A difference between Senegal and Wolof and Mali and Bambara is that one occasionally sees Bambara written. Bambara has its own writing system, based on the latin alphabet with the addition of a few letters for sounds that cannot be approximated with latin letters. There is not much written material in Bambara, but I have seen books in that language. There is something of a movement to increase the usage of written Bambara and to use Bambara as a language of instruction in the schools. One of the founders of iNERDE, Abdramane Diabaté, attended one of the first bilingual Bambara-French schools in Mali.
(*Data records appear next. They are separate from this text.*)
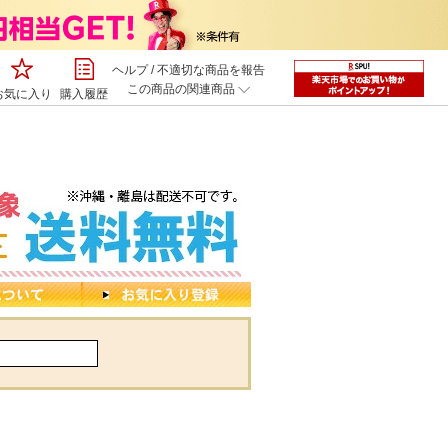
ヘルプ
/
不適切な商品を報告
この商品の関連商品
お気に入り
購入履歴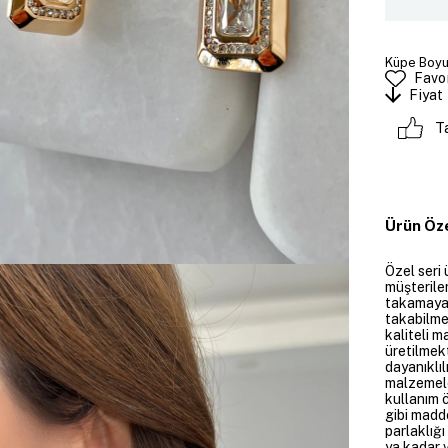
Küpe Boyut
Favor
Fiyat
T
Ürün Öze
Özel seri 
müşteriler
takamayan
takabilme
kaliteli m
üretilmekt
dayanıklıl
malzemele
kullanım 
gibi madd
parlaklığ
ya kadar v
I feel that there is a slight difference in the level of adoption and mastery of French between Senegal and Mali. It is more common in Bamako to encounter people with very little French. Dakar may simply be more of a crossroads. It has more of an international profile than Bamako. But I have to think there is another reason; Bambara is simply more valorized in Mali than Wolof in Senegal, as evidenced by its use in writing and instruction. In Bamako I have learned (very badly) a few words of Bambara, in Dakar I felt no motivation to do the same with Wolof.
I may be wrong, but I have sensed from some individual Malians, ambiguous feelings about the French language stemming from the history of French colonialism. As has happened in a few other Francophone countries, I think there are some here that would not be opposed to using, say, English, as a common language. Yet, French is quite entrenched here and it is very useful to give Malians a window into a larger world and a medium for communication both within the country and outside of it. At the same time, I think it is wonderful that Bambara is also promoted as it gives Malians a means of expression of their unique identity without all the cultural assumptions that will be implicit in using French language.
Many years ago I studied Arabic in the United States with a jurist from Eriteria, Berhan AbdulKader, a skilled Arabist who had been trained in Egypt. Berhan also gave me lessons in his native language, Tigrinya, spoken in Eriteria, and Amharic, the national language of Ethiopia. I learned the Ethiopian alphabet, developed from a medieval Ethiopic language called Ge’ez. The written language of Ethiopia is the oldest in Africa and one of the oldest written languages in use today in the world. The written language has been the pride of Ethiopia and, of course, a means of transmitting knowledge from generation to generation. Some of the oldest texts from early Christianity were preserved only in old Ethiopic. Today, Ethiopia has emerged as one of the emerging economic powerhouses of Africa. In my opinion, a strong national identity fortified by appreciation and promotion of the national language is one reason for that. I see the same sort of national pride in Mali and I think the relatively high status of the native languages is both a reflection and an impetus to this.